## WORK ITEM
Skip the pictures and return every entry exactly as written.

Extracted page text data:
====
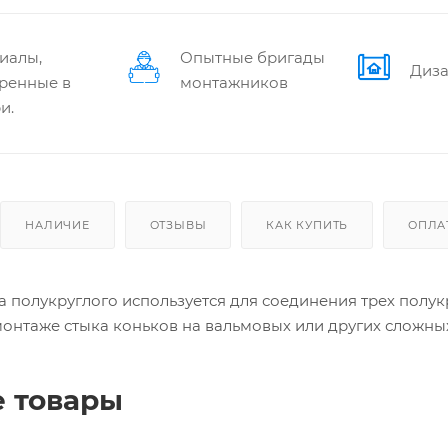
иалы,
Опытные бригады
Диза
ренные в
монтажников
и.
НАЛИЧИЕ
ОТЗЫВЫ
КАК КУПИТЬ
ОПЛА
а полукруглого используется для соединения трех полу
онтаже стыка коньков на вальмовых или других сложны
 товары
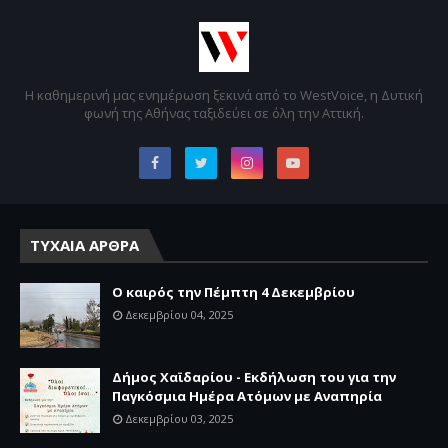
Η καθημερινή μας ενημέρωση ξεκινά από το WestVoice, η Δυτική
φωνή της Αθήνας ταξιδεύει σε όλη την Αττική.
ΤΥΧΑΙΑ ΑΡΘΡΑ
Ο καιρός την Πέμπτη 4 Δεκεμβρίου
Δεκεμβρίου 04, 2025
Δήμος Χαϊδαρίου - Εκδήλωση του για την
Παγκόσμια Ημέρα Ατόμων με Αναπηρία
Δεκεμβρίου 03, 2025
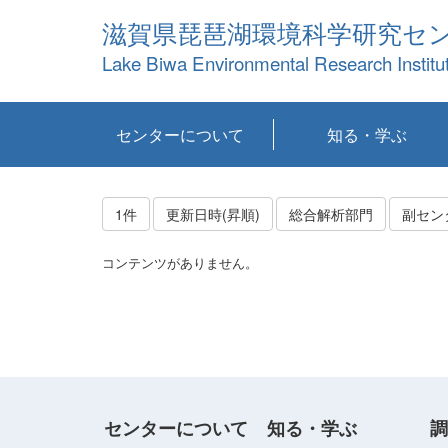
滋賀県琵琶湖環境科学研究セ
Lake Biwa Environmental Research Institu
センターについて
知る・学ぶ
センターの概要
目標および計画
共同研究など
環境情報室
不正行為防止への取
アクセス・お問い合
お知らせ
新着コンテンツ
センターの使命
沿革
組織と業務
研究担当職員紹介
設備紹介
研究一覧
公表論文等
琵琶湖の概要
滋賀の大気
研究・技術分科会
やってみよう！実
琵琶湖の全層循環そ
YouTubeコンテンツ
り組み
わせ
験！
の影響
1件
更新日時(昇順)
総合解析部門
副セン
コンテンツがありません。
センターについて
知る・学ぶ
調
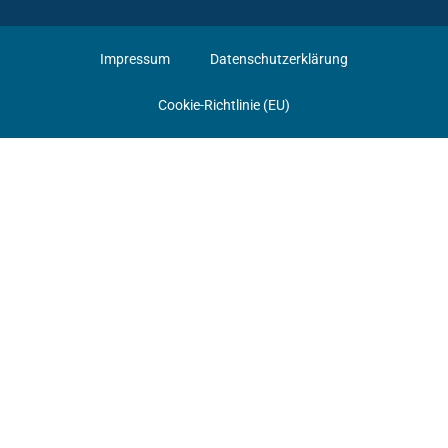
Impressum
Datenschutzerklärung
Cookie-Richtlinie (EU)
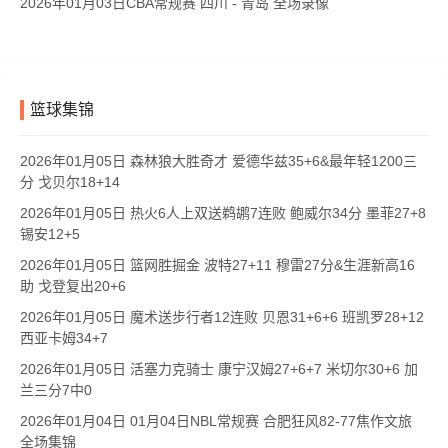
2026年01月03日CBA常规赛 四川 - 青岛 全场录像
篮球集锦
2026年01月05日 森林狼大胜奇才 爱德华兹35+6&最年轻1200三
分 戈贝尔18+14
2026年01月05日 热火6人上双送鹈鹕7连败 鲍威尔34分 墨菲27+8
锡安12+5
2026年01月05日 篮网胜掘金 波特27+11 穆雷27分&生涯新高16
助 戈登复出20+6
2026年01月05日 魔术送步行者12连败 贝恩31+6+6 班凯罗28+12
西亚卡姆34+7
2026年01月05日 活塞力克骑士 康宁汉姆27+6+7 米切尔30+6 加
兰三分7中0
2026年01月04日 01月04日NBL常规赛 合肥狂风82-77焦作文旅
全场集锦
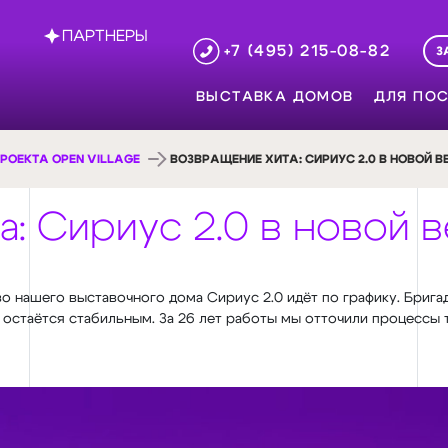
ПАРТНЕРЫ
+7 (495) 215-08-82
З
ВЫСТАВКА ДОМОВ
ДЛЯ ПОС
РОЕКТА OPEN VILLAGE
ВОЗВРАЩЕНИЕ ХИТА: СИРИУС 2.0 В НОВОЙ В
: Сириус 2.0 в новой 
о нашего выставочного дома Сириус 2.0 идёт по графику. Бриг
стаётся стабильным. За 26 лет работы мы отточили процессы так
====
## SOLUTION
иалы,
Опытные бригады
Диза
ренные в
монтажников
и.
НАЛИЧИЕ
ОТЗЫВЫ
КАК КУПИТЬ
ОПЛА
а полукруглого используется для соединения трех полу
онтаже стыка коньков на вальмовых или других сложны
 товары
Η καθημερινή μας ενημέρωση ξεκινά από το WestVoice, η Δυτική
φωνή της Αθήνας ταξιδεύει σε όλη την Αττική.
ΤΥΧΑΙΑ ΑΡΘΡΑ
Ο καιρός την Πέμπτη 4 Δεκεμβρίου
Δεκεμβρίου 04, 2025
Δήμος Χαϊδαρίου - Εκδήλωση του για την
Παγκόσμια Ημέρα Ατόμων με Αναπηρία
Δεκεμβρίου 03, 2025
滋賀県琵琶湖環境科学研究セ
Lake Biwa Environmental Research Institu
センターについて
知る・学ぶ
センターの概要
目標および計画
共同研究など
環境情報室
不正行為防止への取
アクセス・お問い合
お知らせ
新着コンテンツ
センターの使命
沿革
組織と業務
研究担当職員紹介
設備紹介
研究一覧
公表論文等
琵琶湖の概要
滋賀の大気
研究・技術分科会
やってみよう！実
琵琶湖の全層循環そ
YouTubeコンテンツ
り組み
わせ
験！
の影響
1件
更新日時(昇順)
総合解析部門
副セン
コンテンツがありません。
センターについて
知る・学ぶ
調
Impressum
Datenschutzerklärung
Cookie-Richtlinie (EU)
2026年01月03日CBA常规赛 四川 - 青岛 全场录像
篮球集锦
2026年01月05日 森林狼大胜奇才 爱德华兹35+6&最年轻1200三
分 戈贝尔18+14
2026年01月05日 热火6人上双送鹈鹕7连败 鲍威尔34分 墨菲27+8
锡安12+5
2026年01月05日 篮网胜掘金 波特27+11 穆雷27分&生涯新高16
助 戈登复出20+6
2026年01月05日 魔术送步行者12连败 贝恩31+6+6 班凯罗28+12
西亚卡姆34+7
2026年01月05日 活塞力克骑士 康宁汉姆27+6+7 米切尔30+6 加
兰三分7中0
2026年01月04日 01月04日NBL常规赛 合肥狂风82-77焦作文旅
全场集锦
ПАРТНЕРЫ
+7 (495) 215-08-82
З
ВЫСТАВКА ДОМОВ
ДЛЯ ПОС
РОЕКТА OPEN VILLAGE
ВОЗВРАЩЕНИЕ ХИТА: СИРИУС 2.0 В НОВОЙ В
: Сириус 2.0 в новой 
о нашего выставочного дома Сириус 2.0 идёт по графику. Бриг
стаётся стабильным. За 26 лет работы мы отточили процессы так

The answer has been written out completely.